*DATA FOR ANALYSIS:*
##########

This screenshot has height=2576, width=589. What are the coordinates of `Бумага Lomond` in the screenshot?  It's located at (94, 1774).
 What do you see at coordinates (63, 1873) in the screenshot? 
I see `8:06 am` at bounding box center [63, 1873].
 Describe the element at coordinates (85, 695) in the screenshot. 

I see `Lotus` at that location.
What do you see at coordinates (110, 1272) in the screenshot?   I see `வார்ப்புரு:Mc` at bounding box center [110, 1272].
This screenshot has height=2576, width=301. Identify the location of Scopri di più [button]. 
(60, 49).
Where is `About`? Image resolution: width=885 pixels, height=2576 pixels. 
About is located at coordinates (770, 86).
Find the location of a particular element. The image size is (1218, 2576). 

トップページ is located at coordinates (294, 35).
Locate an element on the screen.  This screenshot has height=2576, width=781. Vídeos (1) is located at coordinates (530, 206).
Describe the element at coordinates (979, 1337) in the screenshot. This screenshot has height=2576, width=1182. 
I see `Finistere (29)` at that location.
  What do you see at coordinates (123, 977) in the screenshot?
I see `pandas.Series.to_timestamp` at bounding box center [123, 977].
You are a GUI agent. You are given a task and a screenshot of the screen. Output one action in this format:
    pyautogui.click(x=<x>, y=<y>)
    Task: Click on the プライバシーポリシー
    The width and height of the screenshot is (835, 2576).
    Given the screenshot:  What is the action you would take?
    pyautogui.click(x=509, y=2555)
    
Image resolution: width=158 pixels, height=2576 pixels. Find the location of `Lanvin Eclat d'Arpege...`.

##########

*TASK INSTRUCTIONS:* While keeping every line the same, please copy out all the records.

*RESPONSE TO THIS TASK:*
This screenshot has height=2576, width=589. What are the coordinates of `Бумага Lomond` in the screenshot?  It's located at (94, 1774).
 What do you see at coordinates (63, 1873) in the screenshot? 
I see `8:06 am` at bounding box center [63, 1873].
 Describe the element at coordinates (85, 695) in the screenshot. 

I see `Lotus` at that location.
What do you see at coordinates (110, 1272) in the screenshot?   I see `வார்ப்புரு:Mc` at bounding box center [110, 1272].
This screenshot has height=2576, width=301. Identify the location of Scopri di più [button]. 
(60, 49).
Where is `About`? Image resolution: width=885 pixels, height=2576 pixels. 
About is located at coordinates (770, 86).
Find the location of a particular element. The image size is (1218, 2576). 

トップページ is located at coordinates (294, 35).
Locate an element on the screen.  This screenshot has height=2576, width=781. Vídeos (1) is located at coordinates (530, 206).
Describe the element at coordinates (979, 1337) in the screenshot. This screenshot has height=2576, width=1182. 
I see `Finistere (29)` at that location.
  What do you see at coordinates (123, 977) in the screenshot?
I see `pandas.Series.to_timestamp` at bounding box center [123, 977].
You are a GUI agent. You are given a task and a screenshot of the screen. Output one action in this format:
    pyautogui.click(x=<x>, y=<y>)
    Task: Click on the プライバシーポリシー
    The width and height of the screenshot is (835, 2576).
    Given the screenshot:  What is the action you would take?
    pyautogui.click(x=509, y=2555)
    
Image resolution: width=158 pixels, height=2576 pixels. Find the location of `Lanvin Eclat d'Arpege...`.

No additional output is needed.